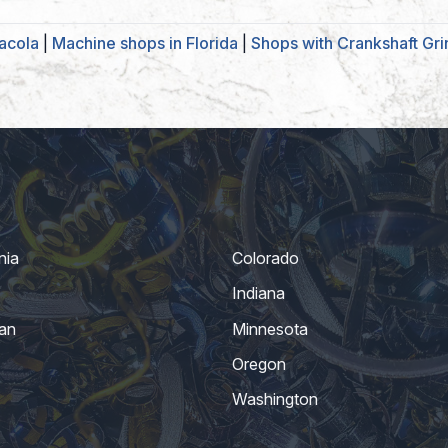
acola
|
Machine shops in Florida
|
Shops with Crankshaft Gri
nia
Colorado
Indiana
an
Minnesota
Oregon
Washington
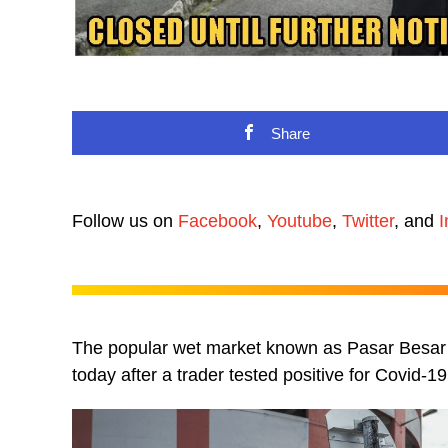
Share
Follow us on
Facebook
,
Youtube
,
Twitter
, and
I
The popular wet market known as Pasar Besar J
today after a trader tested positive for Covid-19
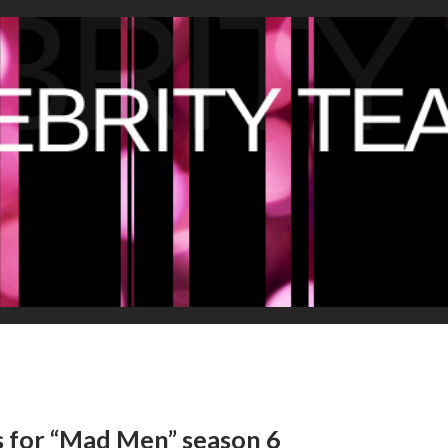
s for “Mad Men” season 6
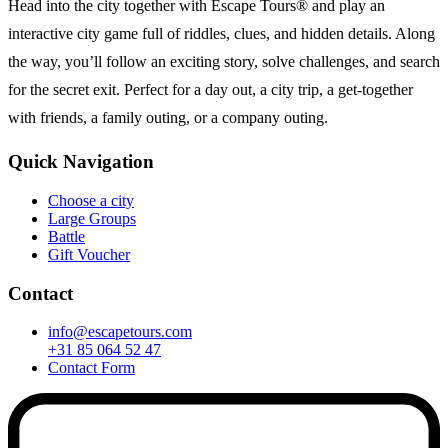
Head into the city together with Escape Tours® and play an
interactive city game full of riddles, clues, and hidden details. Along
the way, you’ll follow an exciting story, solve challenges, and search
for the secret exit. Perfect for a day out, a city trip, a get-together
with friends, a family outing, or a company outing.
Quick Navigation
Choose a city
Large Groups
Battle
Gift Voucher
Contact
info@escapetours.com
+31 85 064 52 47
Contact Form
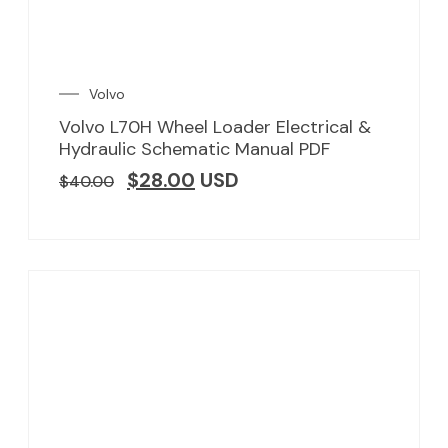
Volvo
Volvo L70H Wheel Loader Electrical &
Hydraulic Schematic Manual PDF
$
28.00
USD
$
40.00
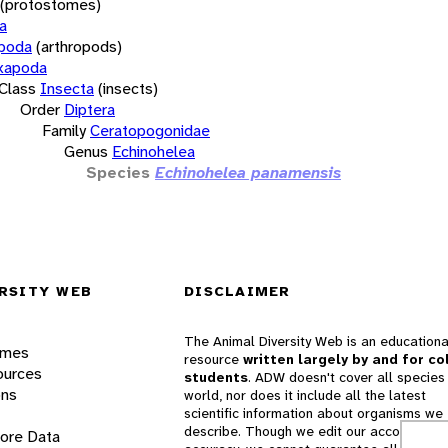
(protostomes)
a
opoda
(arthropods)
xapoda
Class
Insecta
(insects)
Order
Diptera
Family
Ceratopogonidae
Genus
Echinohelea
Species
Echinohelea panamensis
RSITY WEB
DISCLAIMER
The Animal Diversity Web is an educationa
ames
resource
written largely by and for co
ources
students
. ADW doesn't cover all species 
ons
world, nor does it include all the latest
scientific information about organisms we
describe. Though we edit our accounts for
lore Data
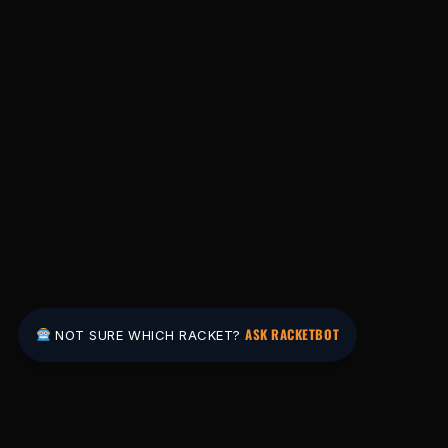
ASK RACKETBOT
NOT SURE WHICH RACKET?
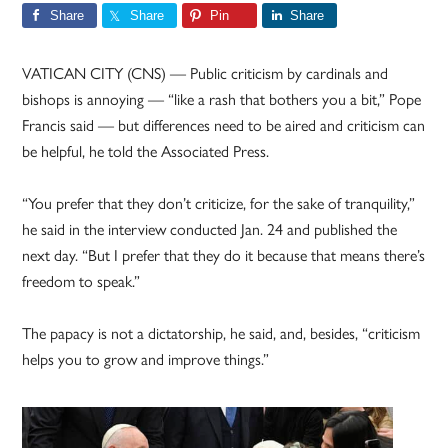
Share
Share
Pin
Share
VATICAN CITY (CNS) — Public criticism by cardinals and
bishops is annoying — “like a rash that bothers you a bit,” Pope
Francis said — but differences need to be aired and criticism can
be helpful, he told the Associated Press.
“You prefer that they don’t criticize, for the sake of tranquility,”
he said in the interview conducted Jan. 24 and published the
next day. “But I prefer that they do it because that means there’s
freedom to speak.”
The papacy is not a dictatorship, he said, and, besides, “criticism
helps you to grow and improve things.”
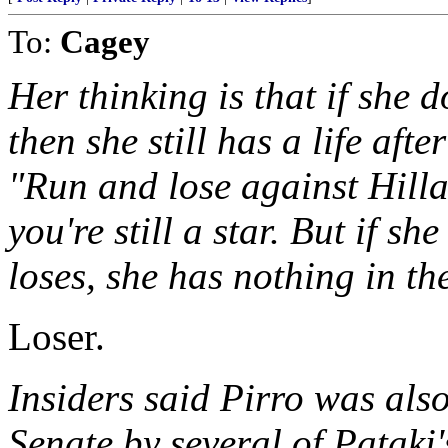
To:
Cagey
Her thinking is that if she 
then she still has a life afte
"Run and lose against Hilla
you're still a star. But if s
loses, she has nothing in the
Loser.
Insiders said Pirro was also
Senate by several of Pataki'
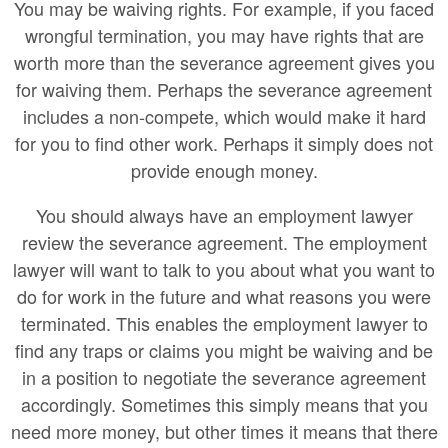
You may be waiving rights. For example, if you faced
wrongful termination, you may have rights that are
worth more than the severance agreement gives you
for waiving them. Perhaps the severance agreement
includes a non-compete, which would make it hard
for you to find other work. Perhaps it simply does not
provide enough money.
You should always have an employment lawyer
review the severance agreement. The employment
lawyer will want to talk to you about what you want to
do for work in the future and what reasons you were
terminated. This enables the employment lawyer to
find any traps or claims you might be waiving and be
in a position to negotiate the severance agreement
accordingly. Sometimes this simply means that you
need more money, but other times it means that there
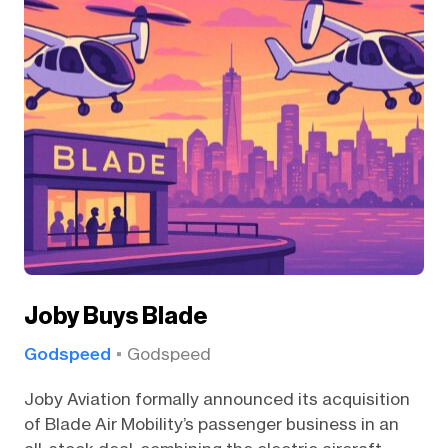
Joby Buys Blade
Godspeed
Godspeed
Joby Aviation formally announced its acquisition
of Blade Air Mobility’s passenger business in an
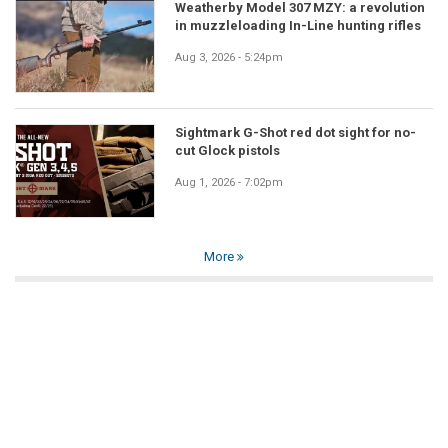
Weatherby Model 307 MZY: a revolution
in muzzleloading In-Line hunting rifles
Aug 3, 2026 - 5:24pm
Sightmark G-Shot red dot sight for no-
cut Glock pistols
Aug 1, 2026 - 7:02pm
More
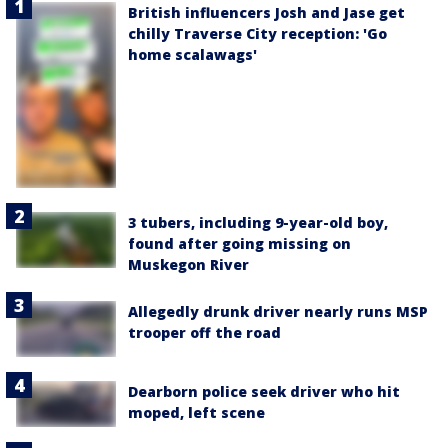
British influencers Josh and Jase get
chilly Traverse City reception: 'Go
home scalawags'
3 tubers, including 9-year-old boy,
found after going missing on
Muskegon River
Allegedly drunk driver nearly runs MSP
trooper off the road
Dearborn police seek driver who hit
moped, left scene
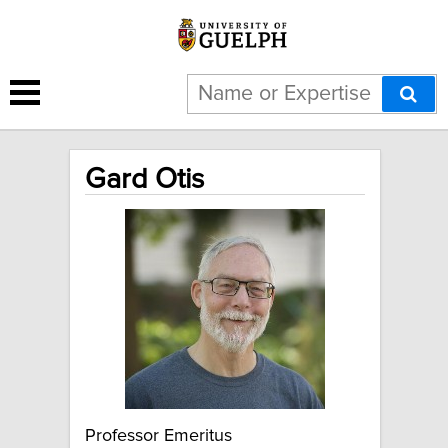
Gard Otis
Professor Emeritus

---+---

• **EXERCISE GOAL**
Without including any picture, write out the material above exactly.

• **RESPONSE TO THIS TASK**
acola
|
Machine shops in Florida
|
Shops with Crankshaft Gri
nia
Colorado
Indiana
an
Minnesota
Oregon
Washington
Share
Follow us on
Facebook
,
Youtube
,
Twitter
, and
I
The popular wet market known as Pasar Besar J
today after a trader tested positive for Covid-19
s for “Mad Men” season 6
Head into the city together with Escape Tours® and play an
interactive city game full of riddles, clues, and hidden details. Along
the way, you’ll follow an exciting story, solve challenges, and search
for the secret exit. Perfect for a day out, a city trip, a get-together
with friends, a family outing, or a company outing.
Quick Navigation
Choose a city
Large Groups
Battle
Gift Voucher
Contact
info@escapetours.com
+31 85 064 52 47
Contact Form
Volvo
Volvo L70H Wheel Loader Electrical &
Hydraulic Schematic Manual PDF
$
28.00
USD
$
40.00
(protostomes)
a
opoda
(arthropods)
xapoda
Class
Insecta
(insects)
Order
Diptera
Family
Ceratopogonidae
Genus
Echinohelea
Species
Echinohelea panamensis
RSITY WEB
DISCLAIMER
The Animal Diversity Web is an educationa
ames
resource
written largely by and for co
ources
students
. ADW doesn't cover all species 
ons
world, nor does it include all the latest
scientific information about organisms we
describe. Though we edit our accounts for
lore Data
ASK RACKETBOT
NOT SURE WHICH RACKET?
Share
Share
Pin
Share
VATICAN CITY (CNS) — Public criticism by cardinals and
bishops is annoying — “like a rash that bothers you a bit,” Pope
Francis said — but differences need to be aired and criticism can
be helpful, he told the Associated Press.
“You prefer that they don’t criticize, for the sake of tranquility,”
he said in the interview conducted Jan. 24 and published the
next day. “But I prefer that they do it because that means there’s
freedom to speak.”
The papacy is not a dictatorship, he said, and, besides, “criticism
helps you to grow and improve things.”
To:
Cagey
Her thinking is that if she 
then she still has a life afte
"Run and lose against Hilla
you're still a star. But if s
loses, she has nothing in the
Loser.
Insiders said Pirro was also
Senate by several of Pataki'
You may be waiving rights. For example, if you faced
wrongful termination, you may have rights that are
worth more than the severance agreement gives you
for waiving them. Perhaps the severance agreement
includes a non-compete, which would make it hard
for you to find other work. Perhaps it simply does not
provide enough money.
You should always have an employment lawyer
review the severance agreement. The employment
lawyer will want to talk to you about what you want to
do for work in the future and what reasons you were
terminated. This enables the employment lawyer to
find any traps or claims you might be waiving and be
in a position to negotiate the severance agreement
accordingly. Sometimes this simply means that you
need more money, but other times it means that there
Joby Buys Blade
Godspeed
Godspeed
Joby Aviation formally announced its acquisition
of Blade Air Mobility’s passenger business in an
Weatherby Model 307 MZY: a revolution
in muzzleloading In-Line hunting rifles
Aug 3, 2026 - 5:24pm
Sightmark G-Shot red dot sight for no-
cut Glock pistols
Aug 1, 2026 - 7:02pm
More
British influencers Josh and Jase get
chilly Traverse City reception: 'Go
home scalawags'
3 tubers, including 9-year-old boy,
found after going missing on
Muskegon River
Allegedly drunk driver nearly runs MSP
trooper off the road
Dearborn police seek driver who hit
moped, left scene
Gard Otis
Professor Emeritus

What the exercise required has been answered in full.